Tuesday, June 28, 2022

June Transition Plants

I only got three pansy plants to germinate this spring but this one is so pretty it makes up for the small selection.  The subtle pink on the top petals and the buttery yellow contrasting with the bright purple is just perfect.


A few potatoes are blooming.  I think this is Bellanita.  Often my potato plants don't bloom although they always make potatoes.  Somewhere I read to cut off the flowers to encourage the plant to put all its energy into the tubers.  That makes sense but the flowers are so pretty, I'm going to leave them for a while.


I have really cut back on buying annuals in May so June tends to be a very green month in the garden.  I planted some new ornamental onions to try to bridge the gap between the spring and summer perennials.  This little blue drumstick onion is quite small - not much more than an inch across, but it is a real blue which is unusual in most plants.  The flower sits on top of a long, wiry stem.  I hope it will naturalize as a big clump of them would be great.  
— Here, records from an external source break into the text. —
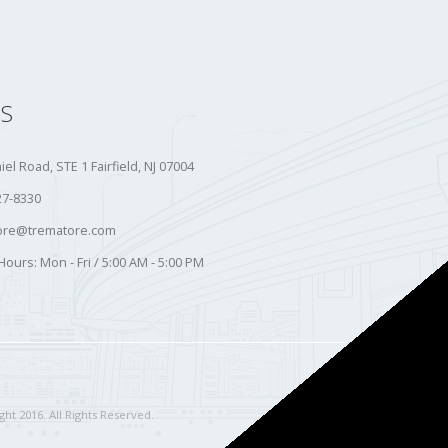
S
iel Road, STE 1 Fairfield, NJ 07004
27-8330
ore@trematore.com
Hours:
Mon - Fri / 5:00 AM - 5:00 PM
ht 2016. All Rights Reserved.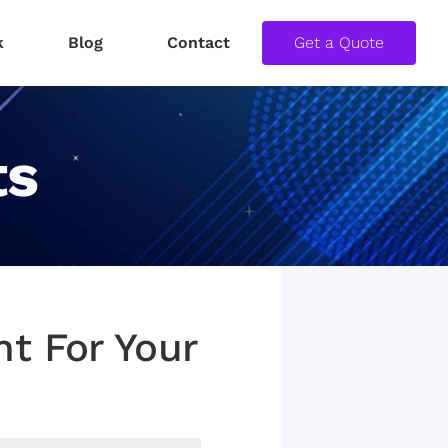
k
Blog
Contact
Get a Quote
ts
t For Your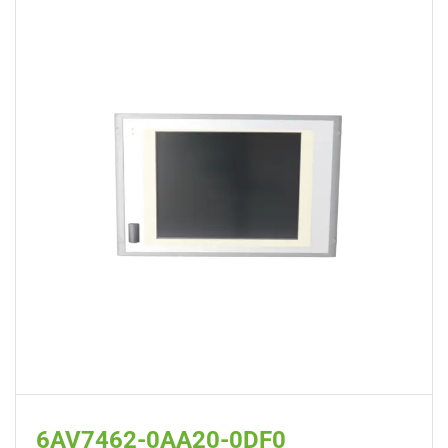
6AV7462-0AA20-0DF0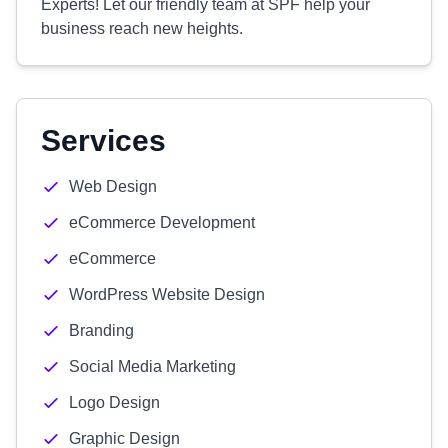
Experts! Let our friendly team at SPF help your
business reach new heights.
Services
Web Design
eCommerce Development
eCommerce
WordPress Website Design
Branding
Social Media Marketing
Logo Design
Graphic Design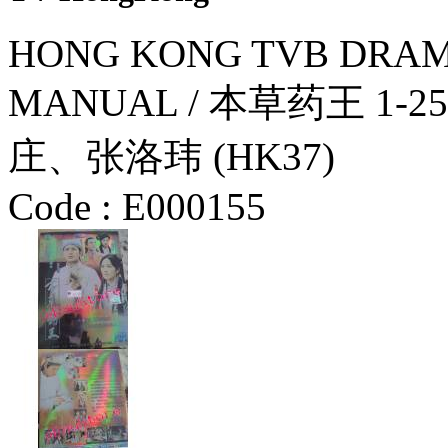
HONG KONG TVB DRAM
MANUAL / 本草药王 1
庄、张洛玮 (HK37)
Code :
E000155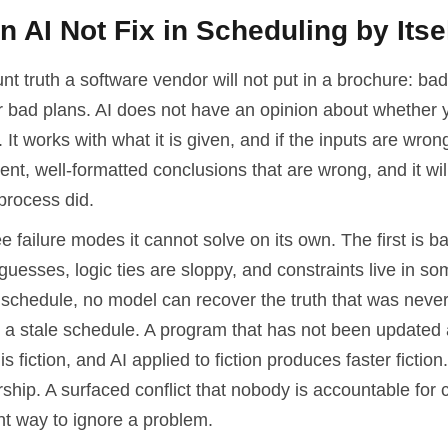
 AI Not Fix in Scheduling by Itse
unt truth a software vendor will not put in a brochure: bad
r bad plans. AI does not have an opinion about whether 
y. It works with what it is given, and if the inputs are wrong,
ent, well-formatted conclusions that are wrong, and it will
process did.
e failure modes it cannot solve on its own. The first is ba
guesses, logic ties are sloppy, and constraints live in 
e schedule, no model can recover the truth that was neve
 a stale schedule. A program that has not been updated 
is fiction, and AI applied to fiction produces faster fiction.
hip. A surfaced conflict that nobody is accountable for cl
nt way to ignore a problem.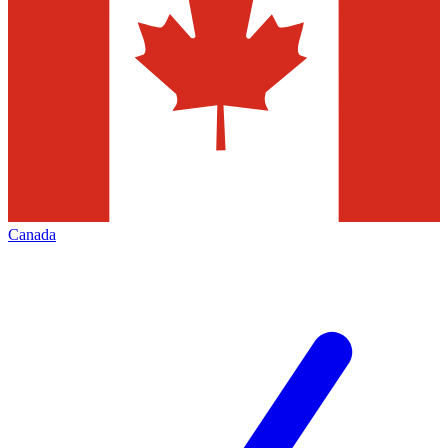
Canada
This magenta onion - atropurpureum- blooms just ahead of the blue onion with overlap as the flowers last a couple of weeks.  Both these onions bloom about 3 weeks after the Purple Sensation onions.  I have heavy soil and the onions seem to do very well in it.  They do best in a full sun location but some of my purple sensation ones are in shade and still bloom.  Not fussy.



The mock orange is blooming well this year.  I'm not crazy about the fragrance but I do like the look of the flowers and they flower in June - bonus.  The only thing I do to it is give it a prune after flowering.  Like lilacs, they should be pruned as soon as possible after blooming as they bloom on the previous year's wood.
The fleece flower.  The bigger it gets, and every year it gets bigger, the more I like it's frothy white flowers. Excellent for pollinators.  It is a big plant - about 5' tall but it only gradually expands with more stems at the base. The flowers last for about a month.  I don't do anything to it.  No fertilizer, no pruning. The stems fall over after a frost and I just leave them on the ground.


Happy gardening.  Take time to smell the roses, or whatever else you have.

 


Wednesday, June 22, 2022

Pots as Mulch

I like to use pots as mulch for a variety of reasons.  One is that I have limited space with full sun so I need to maximize my use of it.  Another reason is it cuts down on weeding and watering. Also it can make my vegetable patches look prettier as with this pot of Biden in between some carrots.


Here I'm using a coleus plant between cabbages.  As the summer gets hotter, I will move the coleus into a shadier spot and by then the cabbages will be big enough to fill in the space.


I bought a pretty deep red dahlia this spring. I decided to put a pot of cosmos beside it so that no weeds would grow on that side anyway.  The pot will keep the soil on that side from drying out, hopefully, keeping the dahlia happy.


I am experimenting with growing  a lettuce plant in a margarine container.  There are 3 other lettuce plants surrounding it.  When they get big, I will move the container probably to a shadier spot. I am using some slug pellets that use ferric phosphate to protect some of my plants including this lettuce.  I've been using the pellets for a few years now and they work really well.  They are not toxic like the old slug pellets.



Some marigolds nestled in between a few broccoli plants.  Will they deter cabbage moths?  We'll see.


A geranium between beets and broccoli.  It isn't blooming because I pinched off the flowers and buds when I transplanted it so that it could put all its energy into getting established in the pot.  It should be really pretty in a few weeks.


Finally, a small container with a nasturtium plant placed at the base of a cucumber plant.  Every year I struggle with striped cucumber beetles.  Some people think nasturtiums can be repellent to the beetles.  We shall see.  So far I have only seen one beetle , which I dispatched, but it's early in the season.